Answer:
12.72°
Step-by-step explanation:
As PA = PB = PC = PD, the pyramid is a right rectangular pyramid, where its apex is above the center of the base ABCD.
Let the center of the base ABCD be point O.
Triangle POB is a right triangle (see attached diagram).
Therefore, the angle between PB and the base ABCD is angle PBO of right triangle POB (labelled "x" on the attached diagram).
We already have the hypotenuse of triangle POB: PB = 14 cm.
Therefore, to find angle PBO, we need to find the length of one of the legs of triangle POB and use a trigonometric ratio.
As the diagonals of a rectangle bisect each other, the base of the triangle POB is half the diagonal DB.

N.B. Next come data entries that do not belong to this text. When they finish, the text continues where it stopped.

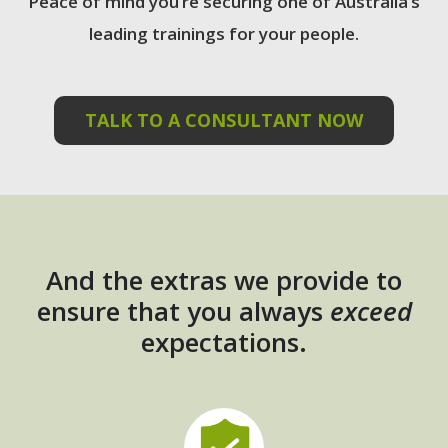
Peace of mind you’re securing one of Australia’s
leading trainings for your people.
TALK TO A CONSULTANT NOW
And the extras we provide to
ensure that you always
exceed
expectations.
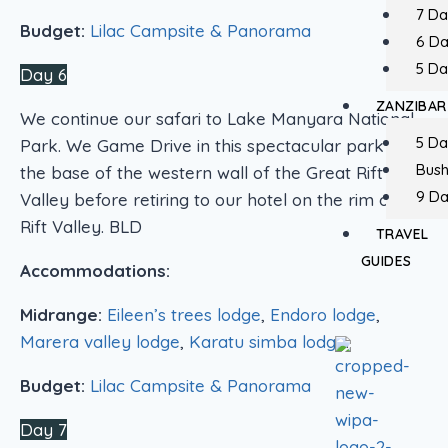
7 Da
Budget:
Lilac Campsite & Panorama
6 D
5 Da
Day 6
ZANZIBAR
We continue our safari to Lake Manyara National
5 Da
Park. We Game Drive in this spectacular park at
Bush
the base of the western wall of the Great Rift
9 Da
Valley before retiring to our hotel on the rim of the
Rift Valley. BLD
TRAVEL
GUIDES
Accommodations:
Midrange:
Eileen’s trees lodge
,
Endoro lodge
,
Marera valley lodge
,
Karatu simba lodge
.
Budget:
Lilac Campsite & Panorama
Day 7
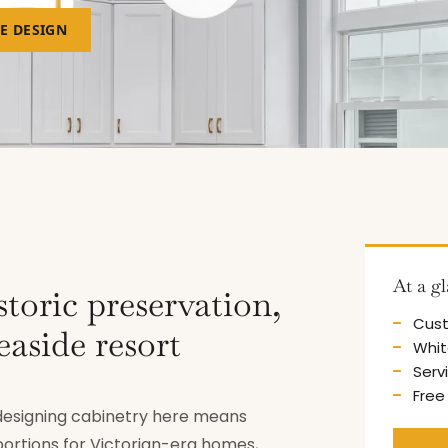
EE DESIGN
At a g
storic preservation,
Cust
easide resort
Whit
Serv
Free
d designing cabinetry here means
portions for Victorian-era homes,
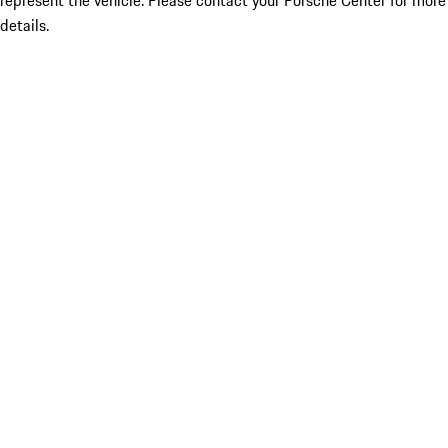
represent the vehicle. Please contact your Porsche Center for more
details.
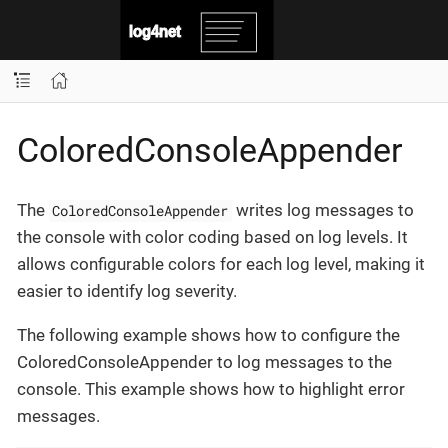
ColoredConsoleAppender
The
writes log messages to
ColoredConsoleAppender
the console with color coding based on log levels. It
allows configurable colors for each log level, making it
easier to identify log severity.
The following example shows how to configure the
ColoredConsoleAppender to log messages to the
console. This example shows how to highlight error
messages.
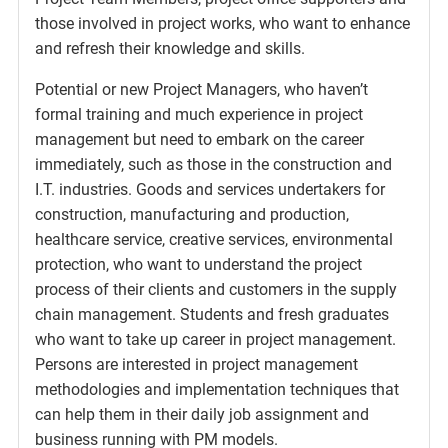
those involved in project works, who want to enhance
and refresh their knowledge and skills.
Potential or new Project Managers, who haven’t
formal training and much experience in project
management but need to embark on the career
immediately, such as those in the construction and
I.T. industries. Goods and services undertakers for
construction, manufacturing and production,
healthcare service, creative services, environmental
protection, who want to understand the project
process of their clients and customers in the supply
chain management. Students and fresh graduates
who want to take up career in project management.
Persons are interested in project management
methodologies and implementation techniques that
can help them in their daily job assignment and
business running with PM models.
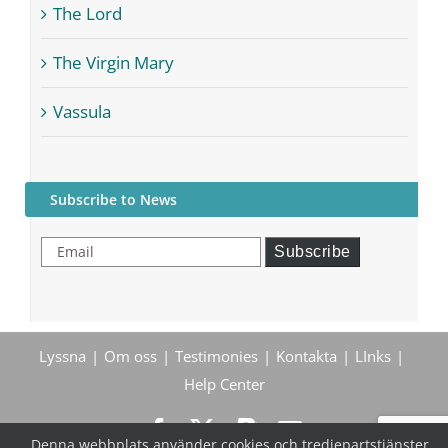
The Lord
The Virgin Mary
Vassula
Subscribe to News
Email
Subscribe
Lyssna
Om oss
Testimonies
Kontakta
LInks
Help Center
Denna webbplats använder cookies och tredjepartstjänster.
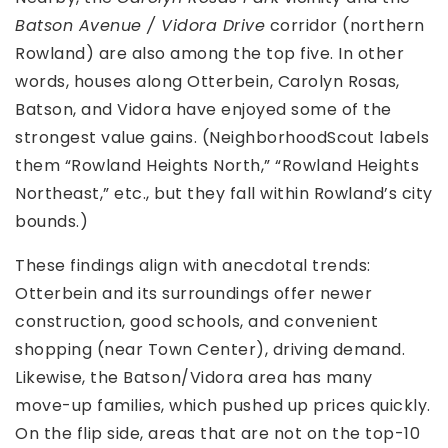
Batson Avenue / Vidora Drive
corridor (northern
Rowland) are also among the top five. In other
words, houses along Otterbein, Carolyn Rosas,
Batson, and Vidora have enjoyed some of the
strongest value gains. (NeighborhoodScout labels
them “Rowland Heights North,” “Rowland Heights
Northeast,” etc., but they fall within Rowland’s city
bounds.)
These findings align with anecdotal trends:
Otterbein and its surroundings offer newer
construction, good schools, and convenient
shopping (near Town Center), driving demand.
Likewise, the Batson/Vidora area has many
move-up families, which pushed up prices quickly.
On the flip side, areas that are not on the top-10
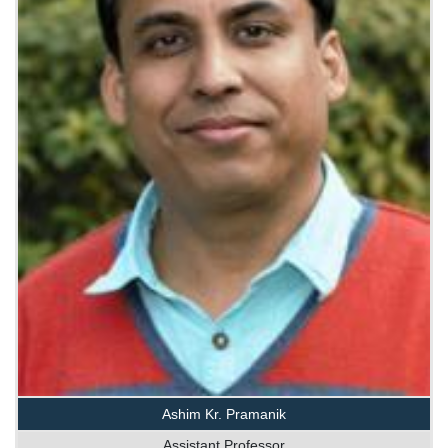
Ashim Kr. Pramanik
Assistant Professor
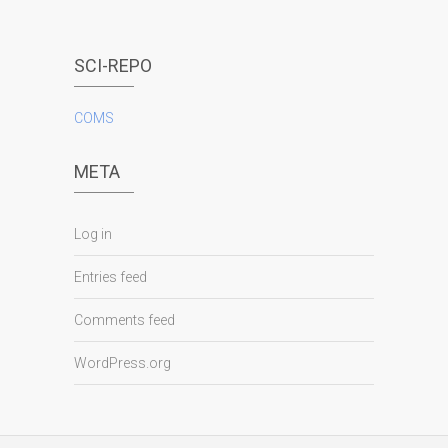
SCI-REPO
COMS
META
Log in
Entries feed
Comments feed
WordPress.org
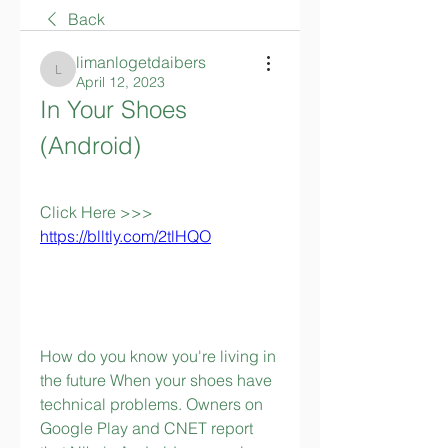
Back
limanlogetdaibers
limanlogetdaibers
April 12, 2023
In Your Shoes 
(Android)
Click Here >>> 
https://blltly.com/2tlHQO
How do you know you're living in 
the future When your shoes have 
technical problems. Owners on 
Google Play and CNET report 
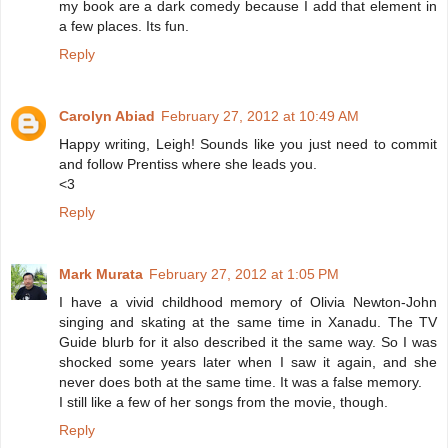
my book are a dark comedy because I add that element in
a few places. Its fun.
Reply
Carolyn Abiad
February 27, 2012 at 10:49 AM
Happy writing, Leigh! Sounds like you just need to commit
and follow Prentiss where she leads you.
<3
Reply
Mark Murata
February 27, 2012 at 1:05 PM
I have a vivid childhood memory of Olivia Newton-John
singing and skating at the same time in Xanadu. The TV
Guide blurb for it also described it the same way. So I was
shocked some years later when I saw it again, and she
never does both at the same time. It was a false memory.
I still like a few of her songs from the movie, though.
Reply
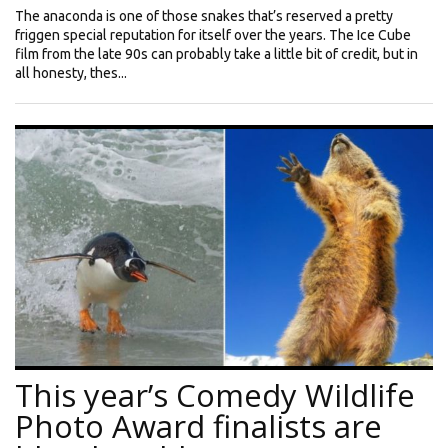
The anaconda is one of those snakes that’s reserved a pretty
friggen special reputation for itself over the years. The Ice Cube
film from the late 90s can probably take a little bit of credit, but in
all honesty, thes...
This year’s Comedy Wildlife
Photo Award finalists are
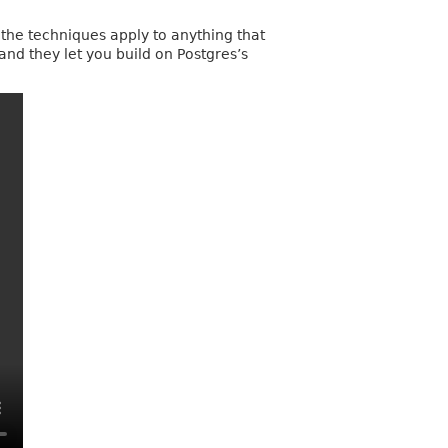
 the techniques apply to anything that
 and they let you build on Postgres’s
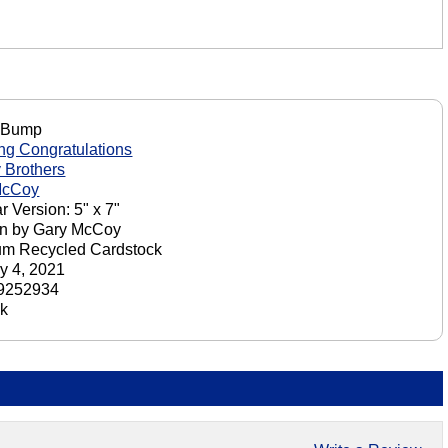
 Bump
g Congratulations
 Brothers
McCoy
r Version: 5" x 7"
on by Gary McCoy
um Recycled Cardstock
y 4, 2021
9252934
ck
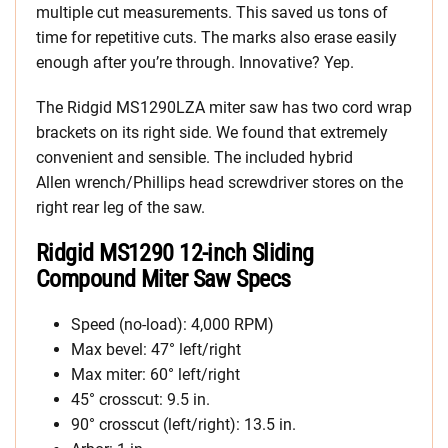
multiple cut measurements. This saved us tons of
time for repetitive cuts. The marks also erase easily
enough after you’re through. Innovative? Yep.
The Ridgid MS1290LZA miter saw has two cord wrap
brackets on its right side. We found that extremely
convenient and sensible. The included hybrid
Allen wrench/Phillips head screwdriver stores on the
right rear leg of the saw.
Ridgid MS1290 12-inch Sliding
Compound Miter Saw Specs
Speed (no-load): 4,000 RPM)
Max bevel: 47° left/right
Max miter: 60° left/right
45° crosscut: 9.5 in.
90° crosscut (left/right): 13.5 in.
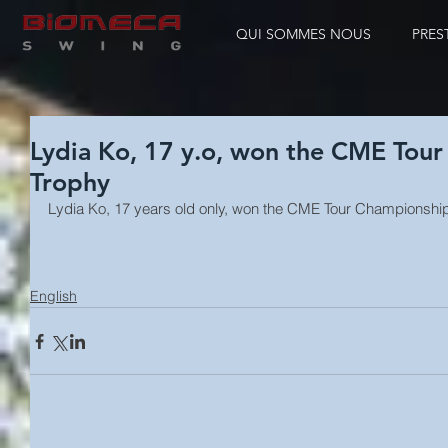
QUI SOMMES NOUS
PRES
Lydia Ko, 17 y.o, won the CME Tou
Trophy
Lydia Ko, 17 years old only, won the CME Tour Championship
English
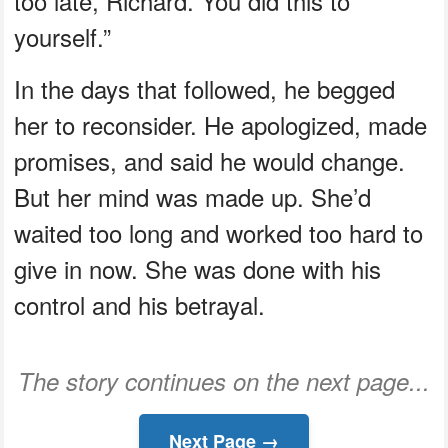
too late, Richard. You did this to
yourself.”
In the days that followed, he begged
her to reconsider. He apologized, made
promises, and said he would change.
But her mind was made up. She’d
waited too long and worked too hard to
give in now. She was done with his
control and his betrayal.
The story continues on the next page...
Next Page →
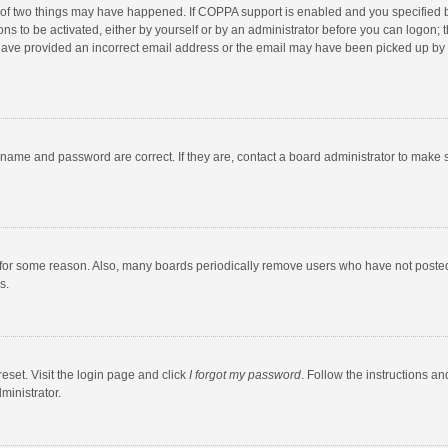
 of two things may have happened. If COPPA support is enabled and you specified bei
ns to be activated, either by yourself or by an administrator before you can logon; t
y have provided an incorrect email address or the email may have been picked up by a
rname and password are correct. If they are, contact a board administrator to make 
 for some reason. Also, many boards periodically remove users who have not posted fo
s.
eset. Visit the login page and click
I forgot my password
. Follow the instructions an
ministrator.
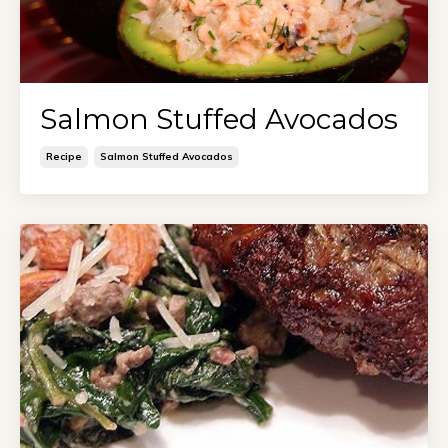
Salmon Stuffed Avocados
Recipe
Salmon Stuffed Avocados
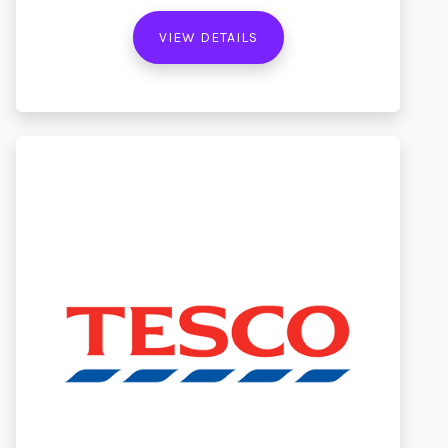
VIEW DETAILS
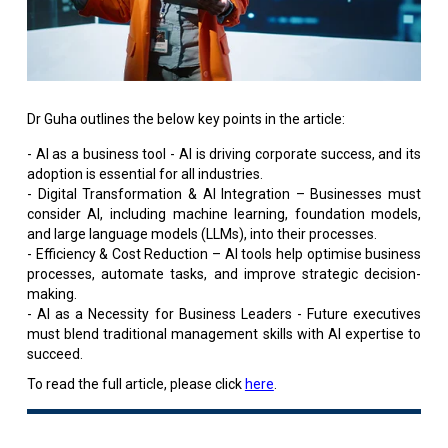
Dr Guha outlines the below key points in the article:
- AI as a business tool - AI is driving corporate success, and its
adoption is essential for all industries.
- Digital Transformation & AI Integration – Businesses must
consider AI, including machine learning, foundation models,
and large language models (LLMs), into their processes.
- Efficiency & Cost Reduction – AI tools help optimise business
processes, automate tasks, and improve strategic decision-
making.
- AI as a Necessity for Business Leaders - Future executives
must blend traditional management skills with AI expertise to
succeed.
To read the full article, please click
here
.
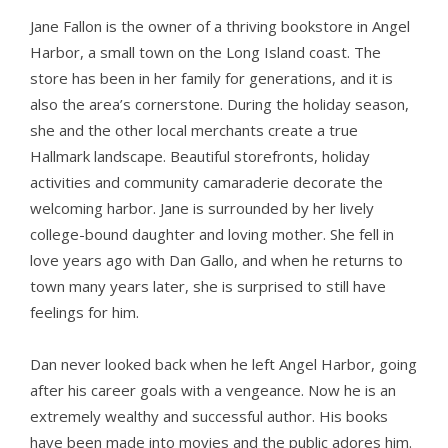
Jane Fallon is the owner of a thriving bookstore in Angel
Harbor, a small town on the Long Island coast. The
store has been in her family for generations, and it is
also the area’s cornerstone. During the holiday season,
she and the other local merchants create a true
Hallmark landscape. Beautiful storefronts, holiday
activities and community camaraderie decorate the
welcoming harbor. Jane is surrounded by her lively
college-bound daughter and loving mother. She fell in
love years ago with Dan Gallo, and when he returns to
town many years later, she is surprised to still have
feelings for him.
Dan never looked back when he left Angel Harbor, going
after his career goals with a vengeance. Now he is an
extremely wealthy and successful author. His books
have been made into movies and the public adores him.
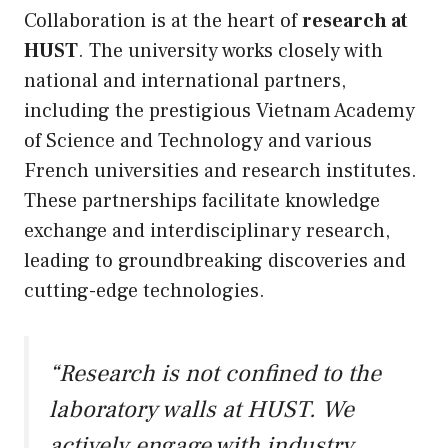
Collaboration is at the heart of
research at
HUST
. The university works closely with
national and international partners,
including the prestigious Vietnam Academy
of Science and Technology and various
French universities and research institutes.
These partnerships facilitate knowledge
exchange and interdisciplinary research,
leading to groundbreaking discoveries and
cutting-edge technologies.
“Research is not confined to the
laboratory walls at HUST. We
actively engage with industry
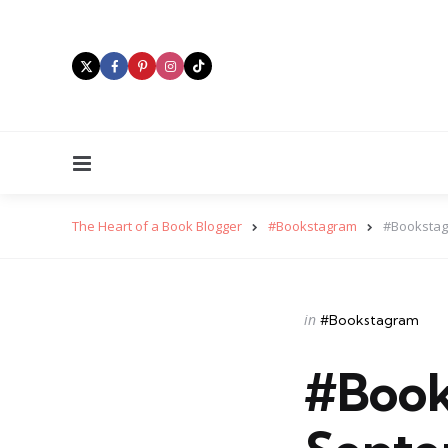
Menu
The Heart of a Book Blogger
#Bookstagram
#Bookstag
Categories
Posted
in
#Bookstagram
in
#Book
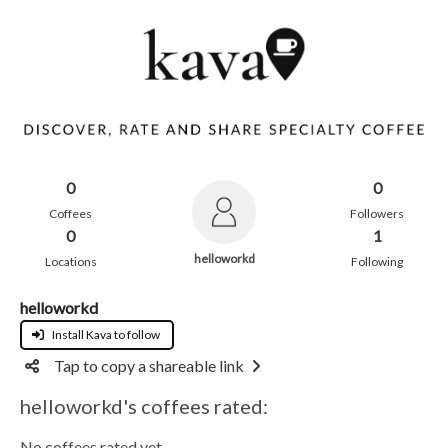
0
0
Coffees
Followers
0
1
helloworkd
Locations
Following
helloworkd
Install Kava to follow
Tap to copy a shareable link
helloworkd's coffees rated:
No coffees rated yet.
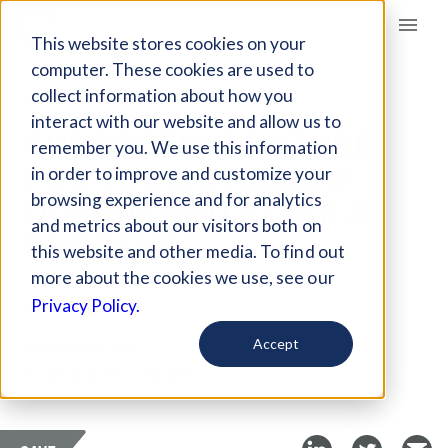
Giving Compass
This website stores cookies on your
computer. These cookies are used to
collect information about how you
ARTICLE
interact with our website and allow us to
SUPPORTING NATURE
remember you. We use this information
FOR PUBLIC HEALTH
in order to improve and customize your
DURING AND AFTER A
browsing experience and for analytics
and metrics about our visitors both on
PANDEMIC
this website and other media. To find out
more about the cookies we use, see our
May 5, 2020
Privacy Policy.
Curated Article
Accept
Grantmakers In Health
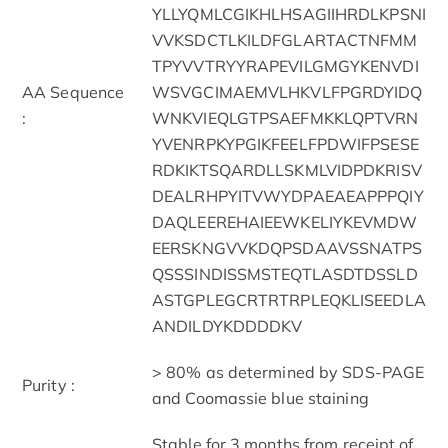
YLLYQMLCGIKHLHSAGIIHRDLKPSNI
VVKSDCTLKILDFGLARTACTNFMM
TPYVVTRYYRAPEVILGMGYKENVDI
AA Sequence
WSVGCIMAEMVLHKVLFPGRDYIDQ
:
WNKVIEQLGTPSAEFMKKLQPTVRN
YVENRPKYPGIKFEELFPDWIFPSESE
RDKIKTSQARDLLSKMLVIDPDKRISV
DEALRHPYITVWYDPAEAEAPPPQIY
DAQLEEREHAIEEWKELIYKEVMDW
EERSKNGVVKDQPSDAAVSSNATPS
QSSSINDISSMSTEQTLASDTDSSLD
ASTGPLEGCRTRTRPLEQKLISEEDLA
ANDILDYKDDDDKV
> 80% as determined by SDS-PAGE
Purity :
and Coomassie blue staining
Stable for 3 months from receipt of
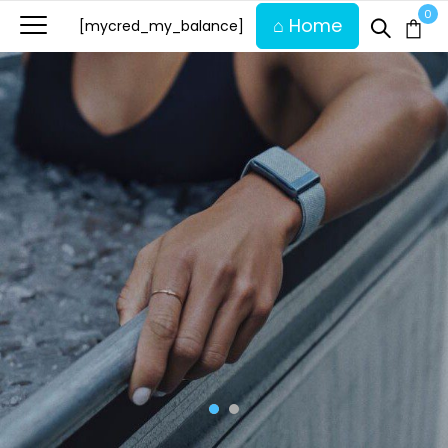
0
⌂ Home
[mycred_my_balance]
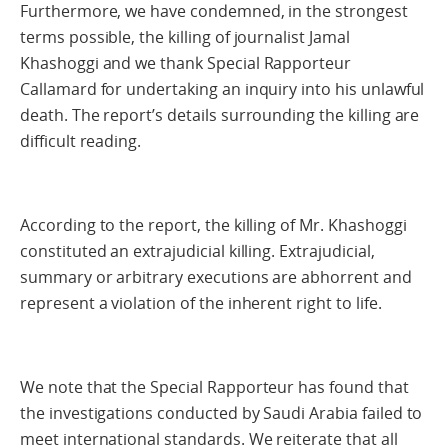
Furthermore, we have condemned, in the strongest
terms possible, the killing of journalist Jamal
Khashoggi and we thank Special Rapporteur
Callamard for undertaking an inquiry into his unlawful
death. The report’s details surrounding the killing are
difficult reading.
According to the report, the killing of Mr. Khashoggi
constituted an extrajudicial killing. Extrajudicial,
summary or arbitrary executions are abhorrent and
represent a violation of the inherent right to life.
We note that the Special Rapporteur has found that
the investigations conducted by Saudi Arabia failed to
meet international standards. We reiterate that all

To find the length of the diagonal DB of the base ABCD, we can use Pythagoras Theorem:
[tex]DC^2+CB^2=DB^2[/tex]
[tex]11^2+25^2=DB^2[/tex]
[tex]121+625=DB^2[/tex]
[tex]DB^2=746[/tex]
[tex]DB=\sqrt{746}[/tex]
As OB is half of DB:
[tex]OB=\dfrac{\sqrt{746}}{2}[/tex]
Now we have the side adjacent to angle PBO (side OB) and the hypotenuse (side PB) of right triangle POB, we can use the cosine trigonometric ratio to calculate angle PBO:
[tex]\cos(x)=\dfrac{\sf adjacent\;side}{\sf hypotenuse}[/tex]
[tex]\cos(PBO)=\dfrac{OB}{PB}[/tex]
[tex]\cos(PBO)=\dfrac{\frac{\sqrt{746}}{2}}{14}[/tex]
[tex]\cos(PBO)=\dfrac{\sqrt{746}}{28}[/tex]
[tex]\angle PBO=\cos^{-1}\left(\dfrac{\sqrt{746}}{28}\right)[/tex]
[tex]\angle PBO=12.7182922...^{\circ}[/tex]
[tex]\angle PBO=12.72^{\circ}\; \sf (2\;d.p.)[/tex]
Therefore, the angle between PB and the base ABCD is 12.72°, to two decimal places.